Reflux and Low Stomach Acid (Hypochlorhydria)

Generally we are told too much stomach acid is to blame for reflux, but we are going to discuss how too little of it can cause the problem.  Firstly, let’s look at what stomach or gastric acid is and what it does.

Gastric acid is a combination of hydrochloric acid, sodium chloride (salt) and potassium chloride.  It is produced by the stomach to help:

  • digest our food, in particular protein
  • kill ingested bacteria, parasites and viruses,
  • absorb nutrients including zinc, B12, Vitamin C, iron, magnesium, calcium and potassium
  • encourage the flow of bile and the release of digestive enzymes to further breakdown food for absorption

When there is an insufficient amount of gastric acid, food and in particular protein, doesn’t breakdown as quickly as it should to pass into the small intestine.  The longer food sits in the stomach the more it putrefies and gases are formed which cause the stomach to bloat and put pressure on the LOS.  Over time this will weaken the LOS leading to reflux.  Further, when there is a decreased level of gastric acid the LOS does not close properly allowing reflux to occur.

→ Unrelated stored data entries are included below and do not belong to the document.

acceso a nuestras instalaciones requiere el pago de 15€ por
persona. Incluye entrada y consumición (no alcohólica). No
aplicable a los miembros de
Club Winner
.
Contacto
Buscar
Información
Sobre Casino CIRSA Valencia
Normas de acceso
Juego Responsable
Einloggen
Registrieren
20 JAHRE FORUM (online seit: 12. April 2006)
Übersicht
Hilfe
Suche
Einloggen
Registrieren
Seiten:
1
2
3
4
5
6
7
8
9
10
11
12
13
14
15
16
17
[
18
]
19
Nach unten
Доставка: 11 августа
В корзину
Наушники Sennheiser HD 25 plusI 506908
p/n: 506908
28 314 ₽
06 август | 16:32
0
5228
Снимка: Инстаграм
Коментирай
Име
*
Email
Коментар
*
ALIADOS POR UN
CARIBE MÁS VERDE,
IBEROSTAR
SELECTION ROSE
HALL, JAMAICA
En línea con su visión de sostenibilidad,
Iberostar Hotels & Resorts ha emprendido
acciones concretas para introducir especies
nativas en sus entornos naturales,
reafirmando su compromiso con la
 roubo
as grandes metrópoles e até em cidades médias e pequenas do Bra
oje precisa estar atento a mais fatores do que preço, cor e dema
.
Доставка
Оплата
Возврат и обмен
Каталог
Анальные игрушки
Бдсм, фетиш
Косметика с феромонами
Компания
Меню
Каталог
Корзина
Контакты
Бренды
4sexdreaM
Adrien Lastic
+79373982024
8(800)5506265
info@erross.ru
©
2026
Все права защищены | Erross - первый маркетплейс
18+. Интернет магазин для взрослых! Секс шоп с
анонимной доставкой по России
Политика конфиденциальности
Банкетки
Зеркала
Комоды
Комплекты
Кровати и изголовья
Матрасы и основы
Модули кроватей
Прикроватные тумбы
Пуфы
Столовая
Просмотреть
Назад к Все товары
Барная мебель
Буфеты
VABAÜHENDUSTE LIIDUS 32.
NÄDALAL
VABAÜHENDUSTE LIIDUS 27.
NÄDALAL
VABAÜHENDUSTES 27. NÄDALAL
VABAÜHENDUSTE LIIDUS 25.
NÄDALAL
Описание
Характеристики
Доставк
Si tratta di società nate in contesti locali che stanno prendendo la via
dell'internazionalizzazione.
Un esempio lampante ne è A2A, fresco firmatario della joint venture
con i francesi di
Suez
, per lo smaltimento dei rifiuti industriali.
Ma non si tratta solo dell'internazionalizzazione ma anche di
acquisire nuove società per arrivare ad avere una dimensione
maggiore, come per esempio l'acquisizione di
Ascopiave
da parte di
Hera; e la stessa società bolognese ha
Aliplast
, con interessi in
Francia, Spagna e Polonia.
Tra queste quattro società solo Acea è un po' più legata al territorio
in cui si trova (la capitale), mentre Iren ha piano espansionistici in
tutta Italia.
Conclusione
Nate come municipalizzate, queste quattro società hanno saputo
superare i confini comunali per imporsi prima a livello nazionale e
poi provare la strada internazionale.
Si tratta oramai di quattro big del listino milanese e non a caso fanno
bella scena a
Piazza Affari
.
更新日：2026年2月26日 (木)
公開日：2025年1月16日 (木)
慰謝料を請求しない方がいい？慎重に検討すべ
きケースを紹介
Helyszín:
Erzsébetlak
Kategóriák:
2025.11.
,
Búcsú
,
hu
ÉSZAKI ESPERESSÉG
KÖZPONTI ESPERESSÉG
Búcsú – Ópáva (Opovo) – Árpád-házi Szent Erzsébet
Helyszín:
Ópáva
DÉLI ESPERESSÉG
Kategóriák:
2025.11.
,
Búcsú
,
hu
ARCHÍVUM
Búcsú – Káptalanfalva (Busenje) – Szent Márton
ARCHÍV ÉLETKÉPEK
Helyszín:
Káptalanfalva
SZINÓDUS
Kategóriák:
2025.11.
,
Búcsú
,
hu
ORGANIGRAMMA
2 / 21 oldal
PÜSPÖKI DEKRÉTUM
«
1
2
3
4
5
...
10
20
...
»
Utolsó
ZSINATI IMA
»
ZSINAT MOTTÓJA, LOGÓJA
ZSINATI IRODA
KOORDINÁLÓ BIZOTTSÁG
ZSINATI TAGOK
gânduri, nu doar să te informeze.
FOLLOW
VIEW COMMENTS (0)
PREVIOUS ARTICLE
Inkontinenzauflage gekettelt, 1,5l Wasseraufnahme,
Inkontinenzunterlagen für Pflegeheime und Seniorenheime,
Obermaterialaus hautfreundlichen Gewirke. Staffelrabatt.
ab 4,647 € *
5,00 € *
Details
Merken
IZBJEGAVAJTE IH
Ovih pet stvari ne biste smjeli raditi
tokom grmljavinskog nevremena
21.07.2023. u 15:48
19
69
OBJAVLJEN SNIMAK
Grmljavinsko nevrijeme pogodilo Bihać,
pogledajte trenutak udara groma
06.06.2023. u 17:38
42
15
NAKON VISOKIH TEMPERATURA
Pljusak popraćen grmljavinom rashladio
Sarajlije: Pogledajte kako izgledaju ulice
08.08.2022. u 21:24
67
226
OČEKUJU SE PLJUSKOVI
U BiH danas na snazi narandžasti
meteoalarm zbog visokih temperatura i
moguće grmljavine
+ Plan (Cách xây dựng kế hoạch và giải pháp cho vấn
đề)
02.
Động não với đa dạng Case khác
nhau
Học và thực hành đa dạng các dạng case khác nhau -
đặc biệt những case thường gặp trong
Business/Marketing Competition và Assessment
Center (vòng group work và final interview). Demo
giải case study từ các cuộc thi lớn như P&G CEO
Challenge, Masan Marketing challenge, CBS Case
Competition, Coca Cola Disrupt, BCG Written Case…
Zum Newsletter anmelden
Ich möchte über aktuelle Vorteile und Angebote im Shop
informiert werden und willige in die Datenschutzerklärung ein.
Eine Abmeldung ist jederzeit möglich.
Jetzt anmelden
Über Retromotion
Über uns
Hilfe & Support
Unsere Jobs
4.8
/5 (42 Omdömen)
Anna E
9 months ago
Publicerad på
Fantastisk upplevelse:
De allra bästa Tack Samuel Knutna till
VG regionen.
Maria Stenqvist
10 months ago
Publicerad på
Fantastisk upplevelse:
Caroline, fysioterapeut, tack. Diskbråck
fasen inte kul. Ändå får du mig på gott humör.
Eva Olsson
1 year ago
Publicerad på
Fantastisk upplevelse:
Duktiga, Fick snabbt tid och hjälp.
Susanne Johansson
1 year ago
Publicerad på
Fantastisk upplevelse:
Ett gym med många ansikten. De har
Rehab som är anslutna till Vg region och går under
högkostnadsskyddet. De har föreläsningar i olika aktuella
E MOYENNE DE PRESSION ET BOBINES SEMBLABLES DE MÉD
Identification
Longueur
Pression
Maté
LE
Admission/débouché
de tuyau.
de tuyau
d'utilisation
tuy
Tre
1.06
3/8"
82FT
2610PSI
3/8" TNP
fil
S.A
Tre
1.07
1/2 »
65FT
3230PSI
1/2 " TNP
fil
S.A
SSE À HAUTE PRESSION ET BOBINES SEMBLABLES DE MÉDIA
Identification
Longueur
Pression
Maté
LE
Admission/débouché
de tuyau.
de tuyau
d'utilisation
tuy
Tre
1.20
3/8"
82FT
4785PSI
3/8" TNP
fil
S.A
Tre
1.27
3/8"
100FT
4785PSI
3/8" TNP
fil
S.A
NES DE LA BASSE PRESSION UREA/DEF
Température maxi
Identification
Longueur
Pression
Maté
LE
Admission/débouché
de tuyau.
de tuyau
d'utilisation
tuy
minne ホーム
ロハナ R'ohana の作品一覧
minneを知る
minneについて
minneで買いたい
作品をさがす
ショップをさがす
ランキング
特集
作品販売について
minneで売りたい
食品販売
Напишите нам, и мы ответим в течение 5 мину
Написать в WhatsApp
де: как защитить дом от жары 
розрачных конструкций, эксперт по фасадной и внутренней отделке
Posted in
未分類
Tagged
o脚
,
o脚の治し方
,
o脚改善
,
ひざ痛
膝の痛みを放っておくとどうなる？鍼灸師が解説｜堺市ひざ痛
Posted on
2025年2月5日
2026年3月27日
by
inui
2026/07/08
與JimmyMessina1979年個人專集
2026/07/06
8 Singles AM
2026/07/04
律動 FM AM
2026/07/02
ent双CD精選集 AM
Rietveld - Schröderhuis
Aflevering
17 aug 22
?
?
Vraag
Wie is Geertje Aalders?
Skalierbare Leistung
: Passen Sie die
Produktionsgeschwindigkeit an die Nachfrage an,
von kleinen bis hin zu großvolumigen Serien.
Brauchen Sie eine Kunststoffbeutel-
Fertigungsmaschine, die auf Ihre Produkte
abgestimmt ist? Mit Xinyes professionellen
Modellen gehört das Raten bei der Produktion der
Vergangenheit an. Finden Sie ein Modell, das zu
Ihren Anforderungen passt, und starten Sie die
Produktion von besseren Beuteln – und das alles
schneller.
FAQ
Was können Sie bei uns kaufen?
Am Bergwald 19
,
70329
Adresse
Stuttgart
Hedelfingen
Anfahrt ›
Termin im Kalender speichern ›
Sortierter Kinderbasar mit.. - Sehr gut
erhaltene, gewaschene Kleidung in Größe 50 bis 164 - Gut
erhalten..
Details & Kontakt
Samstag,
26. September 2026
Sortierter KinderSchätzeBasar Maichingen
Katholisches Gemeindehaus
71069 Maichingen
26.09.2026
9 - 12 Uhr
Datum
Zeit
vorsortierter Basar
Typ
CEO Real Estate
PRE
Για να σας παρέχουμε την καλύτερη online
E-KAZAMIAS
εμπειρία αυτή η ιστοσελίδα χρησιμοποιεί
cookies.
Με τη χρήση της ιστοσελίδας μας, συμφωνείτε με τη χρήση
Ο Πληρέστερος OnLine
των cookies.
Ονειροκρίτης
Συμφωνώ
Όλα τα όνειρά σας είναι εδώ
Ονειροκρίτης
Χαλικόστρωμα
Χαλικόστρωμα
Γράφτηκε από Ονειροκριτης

There are a number of factors which can cause hypochlorhydria (low levels of stomach acid):

  • High levels of stress are a big factor
  • Fast and processed foods
  • Diets deficient in zinc
  • Antibiotic use
  • Prescription medication
  • Over the counter medications

Next week we will look at the use of Proton Pump Inhibitors, such as Nexium and Losec, in the treatment of reflux.

This information is of a general nature only and doesn’t take into account any person’s individual situation.  It does not replace any information provided specifically for you by your health care professional.  Never stop or start a new treatment without discussing it first with your health care provider.